◆ Excerpted data
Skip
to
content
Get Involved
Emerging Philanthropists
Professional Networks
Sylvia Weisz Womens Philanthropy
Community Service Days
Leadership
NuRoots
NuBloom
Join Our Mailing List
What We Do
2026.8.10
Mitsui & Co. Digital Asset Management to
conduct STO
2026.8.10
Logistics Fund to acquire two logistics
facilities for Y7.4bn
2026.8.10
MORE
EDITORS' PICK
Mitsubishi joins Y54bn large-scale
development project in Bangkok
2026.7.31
---
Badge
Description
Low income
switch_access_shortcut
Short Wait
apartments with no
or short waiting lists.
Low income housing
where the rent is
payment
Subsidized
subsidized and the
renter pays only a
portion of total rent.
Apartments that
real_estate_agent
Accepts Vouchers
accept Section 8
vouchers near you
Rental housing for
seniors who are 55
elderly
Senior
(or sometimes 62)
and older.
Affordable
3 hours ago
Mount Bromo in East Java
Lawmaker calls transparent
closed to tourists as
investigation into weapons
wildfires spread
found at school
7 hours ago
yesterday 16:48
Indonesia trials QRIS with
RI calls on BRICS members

◆ Directions for this task
Read through the entries above, and wherever a line holds the string "housing", copy it.

◆ Answer box
Low income housing
Rental housing for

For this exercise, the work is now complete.